Alice passou a estudar em uma sala de recursos individuais e a contar com o apoio de dois técnicos: uma alfabetizadora e um cuidador, ambos da escola especial. Isso ocorreu num período em que o núcleo de atendimento educacional especializado interrompeu suas atividades, em função de obras. Alguns alunos deficientes, que tinham condições, passaram a frequentar as turmas regulares. Os que não poderiam frequentá-las seriam os que não tinham comportamento adequado à escola e que, com isso, poderiam suscitar conflitos.
A aluna Alice como os outros produtores desconhecidos na comunidade escolar - alunos, famílias, professores -, consumidores e clientes do ensino-mercadoria, dão indícios das lutas ainda silenciosas. A menina Alice expressa uma dissidência silenciosa: não precisava falar para desestabilizar a organização da escola. Com De Certeau (1999), percebe-se que suas linhas de errância são parcialmente ilegíveis no campo tecnocrático construído nas articulações entre saúde e escola especial;são interesses ou desejos outros que não são captados totalmente pelos sistemas que as codificam em diagnósticos."Nas linhas motoras, gestuais, sonoras que marcam o percurso costumeiro de uma criança, enxertam-se ou se põem a germinar 'linhas de errância', com volteios, nós, velocidades, movimentos, gestos e sonoridades diferentes" (Deleuze & Guatari, 2012, p. 123).
A família de Alice, devido à sua posição de poder político e soberano na cidade, não aceita as determinações da escola e é resistente aos encaminhamentos para a área médica e para o núcleo de atendimento educacional especializado. Tensionam, de um lado, para que a escola dê conta de quase todos os cuidados para com Alice, porque remete a suposta "doença" do autismo aos cuidados pedagógicos; de outro lado, admitir seu adoecimento real levaria às próprias implicações com cuidados e educação de Alice.
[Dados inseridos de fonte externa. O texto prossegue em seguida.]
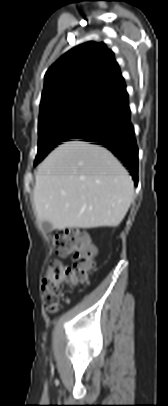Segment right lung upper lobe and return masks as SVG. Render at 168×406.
<instances>
[{"instance_id": "1", "label": "right lung upper lobe", "mask_w": 168, "mask_h": 406, "mask_svg": "<svg viewBox=\"0 0 168 406\" xmlns=\"http://www.w3.org/2000/svg\"><path fill=\"white\" fill-rule=\"evenodd\" d=\"M124 92L113 52L104 43L87 42L65 53L46 72L39 119L80 102L109 103Z\"/></svg>"}]
</instances>
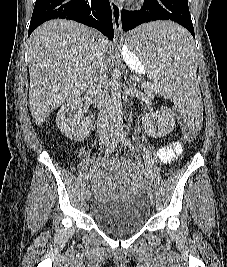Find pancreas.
<instances>
[{"label": "pancreas", "instance_id": "obj_1", "mask_svg": "<svg viewBox=\"0 0 227 267\" xmlns=\"http://www.w3.org/2000/svg\"><path fill=\"white\" fill-rule=\"evenodd\" d=\"M143 87L146 88L147 92H151L152 90H154L157 86H149V84L143 83Z\"/></svg>", "mask_w": 227, "mask_h": 267}]
</instances>
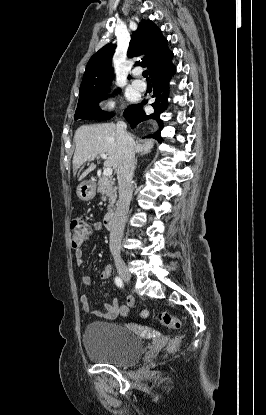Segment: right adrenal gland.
I'll return each instance as SVG.
<instances>
[{
    "mask_svg": "<svg viewBox=\"0 0 266 415\" xmlns=\"http://www.w3.org/2000/svg\"><path fill=\"white\" fill-rule=\"evenodd\" d=\"M143 154H141V156H142ZM136 166H137V158H136V160H135V169H136Z\"/></svg>",
    "mask_w": 266,
    "mask_h": 415,
    "instance_id": "obj_1",
    "label": "right adrenal gland"
}]
</instances>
Neste caso, a família policia a escola e, com isso, promove uma inversão do caminho comum dos encaminhamentos para fora da escola. Exigem que tudo aconteça na própria escola. A escola, em sua contraparte, queixa-se, especulando que a família de Alice não lhe dava os remédios, ou seja, o antipsicótico que um neuropsiquiatra lhe havia prescrito. Segundo a escola, a "mãe não lhe dava a medicação", pois não "aceitava a doença mental da filha", e, do ponto de vista da escola, se a aluna o utilizasse apresentaria um comportamento mais controlado, mais adaptado às regras. Lançavam, com um discurso de prevenção e segurança, uma hipótese sobre a "origem" da agressividade de Alice, e de sua (in)disciplina: o não uso do medicamento antipsicótico.
Que forças e tensões contribuem para que uma forma dita de educação inclusiva seja, na prática, mais uma forma de exclusão social e controle da população?
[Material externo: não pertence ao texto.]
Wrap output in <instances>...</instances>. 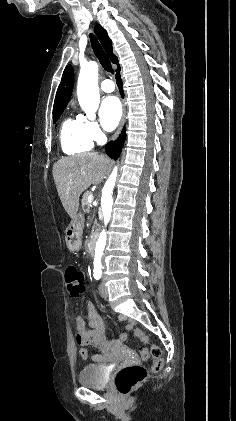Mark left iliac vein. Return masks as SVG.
Here are the masks:
<instances>
[{
  "instance_id": "obj_1",
  "label": "left iliac vein",
  "mask_w": 236,
  "mask_h": 421,
  "mask_svg": "<svg viewBox=\"0 0 236 421\" xmlns=\"http://www.w3.org/2000/svg\"><path fill=\"white\" fill-rule=\"evenodd\" d=\"M99 292H100V295L103 298H107L108 297V291H107V289L105 287V281L104 280H103V282L101 283V285L99 287Z\"/></svg>"
}]
</instances>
Com Veiga-Neto (2005),depreende-se que a inclusão para excluir ocorre por força de heteronomias, determinações de regras de conduta e diretrizes curriculares que, de fora do quotidiano escolar ou a partir de decisões de diretores e superiores hierárquicos, não preveem discussões com os professores. No esforço por equalizar as diferenças, entram em confronto com as forças/tensões que lutam por criar e questionar as ordens predeterminadas. Tem-se, então, o desafio de construir e manter pari passu uma escola plural e igualitária, considerando que diferença não é o contrário de igualdade, buscando a igualdade e ainda, sim, garantindo as diferenças."O contrário da diferença é a mesmice, o contrário da igualdade é a desigualdade. Isso pode ser fácil de compreender, mas não é uma coisa simples de executar"(Veiga-Neto, 2005, p. 58).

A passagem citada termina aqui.